Directions –
From the first line to the last, set down the material exactly and drop every picture.

Collected data –
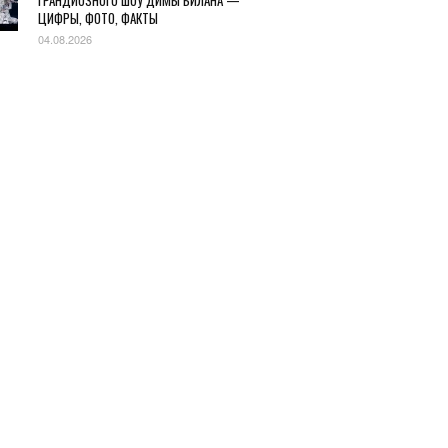
ГРАНДИОЗНОГО ШОУ ДИМЫ БИЛАНА —
ЦИФРЫ, ФОТО, ФАКТЫ
04.08.2026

Task response –
ГРАНДИОЗНОГО ШОУ ДИМЫ БИЛАНА —
ЦИФРЫ, ФОТО, ФАКТЫ
04.08.2026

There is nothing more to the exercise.